Gen 1:27 contains a mystery. It states that “God created the man in His
image, in the image of God He created him (‘oto); male and female He created them (‘otam)” What usually goes unnoticed is that there is a tension here. God created first singularly (‘He created him’) and then there is suddenly a plurality (‘He created them’). We hardly notice this and just go unto the next sentence. The key fact which the text is showing us is that there is a beginning single point but that this point becomes differentiated into male and female forms. The problem is that we don’t know how this happens exactly and Gen 1 does not
explain this process.
This tension is only resolved in Gen 2. “And He took one of his (Adam’s)
ribs …and the Lord God built up the rib into a woman” (2:21-22). Gen 2 shows that there is a first creation, Adam, and from him comes the material which God uses to make the first woman. This second text shows us that there is an original beginning point (the man) but this single gendered being, by God’s grace, then issues forth into the differentiated human that we now know. Thus, Gen 2 explains the mysterious text in Gen 1:27.

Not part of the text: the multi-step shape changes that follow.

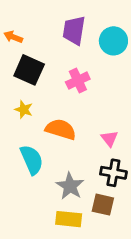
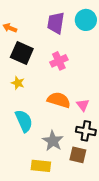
cyan circle: (113, 41) -> (86, 20), moved
orange semicircle: (61, 129) -> (59, 100), moved
yellow rectangle: (69, 219) -> (41, 166), moved

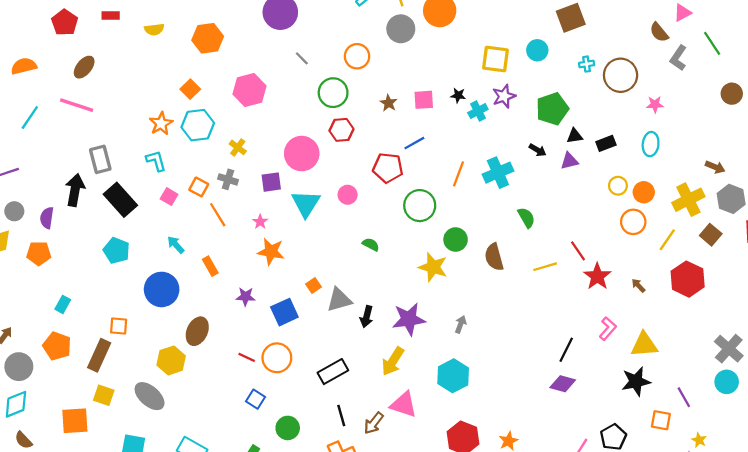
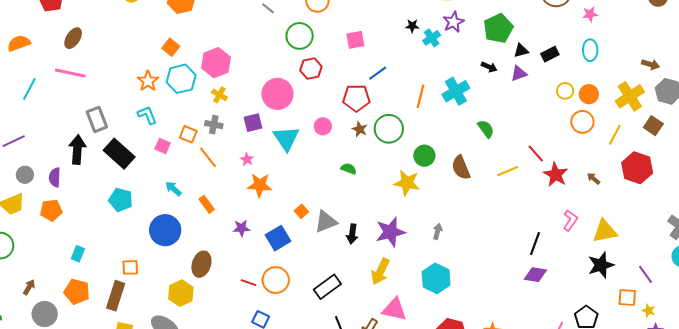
pink hexagon: (250, 90) -> (216, 63), moved
pink square: (424, 100) -> (355, 40), moved
brown star: (389, 103) -> (360, 129), moved
yellow star: (699, 440) -> (649, 311), moved

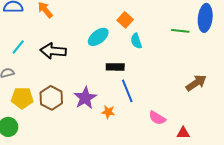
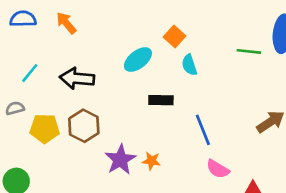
blue line: (127, 91) -> (203, 130), moved
yellow pentagon: (22, 98) -> (45, 128), moved
brown hexagon: (51, 98) -> (84, 126), moved
purple star: (85, 98) -> (120, 160), moved

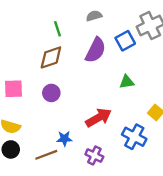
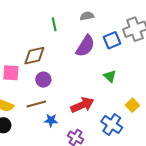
brown diamond: (51, 57) -> (34, 56), moved
green triangle: (127, 82) -> (110, 76), turned 48
brown line: (46, 155) -> (36, 104), moved

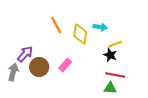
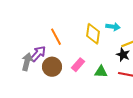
orange line: (56, 25) -> (56, 37), moved
gray arrow: (13, 72) -> (27, 62), moved
green triangle: (110, 88) -> (101, 72), moved

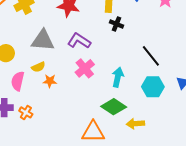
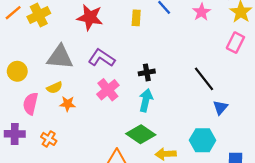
black cross: (116, 24) -> (147, 72), moved, turned -32
black line: (151, 56) -> (204, 79), moved
cyan hexagon: (153, 87) -> (203, 140), moved
orange cross: (26, 112) -> (49, 139), moved

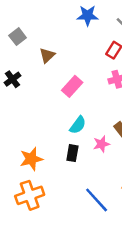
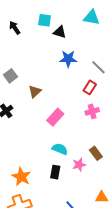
cyan semicircle: (78, 125) -> (60, 149), turned -105
orange star: (31, 159) -> (21, 177), turned -30

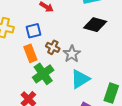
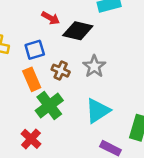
black diamond: (95, 25) -> (78, 31), moved
gray star: (72, 54) -> (94, 66), moved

What also often goes unnoticed is that Gen 1 only speaks of the fecundity of the primordial couple. This text shows us that the purpose of gender is for the procreation of the race. ‘Go forth and multiply.’ Gen 2 only knows of the complimentarity of the male and female, their need for each other. It knows nothing about procreation. Thus, each text is lacking something
essential about the male-female relationship. But put together they form a single account of creation which provides us with the full vision of the
human person and of marriage. Thus chapters 1 and 2 form the narrative of creation. As we study the Scriptures at ever-deepening levels, the tensions in the text actually become the way we discover the depths of God’s wisdom.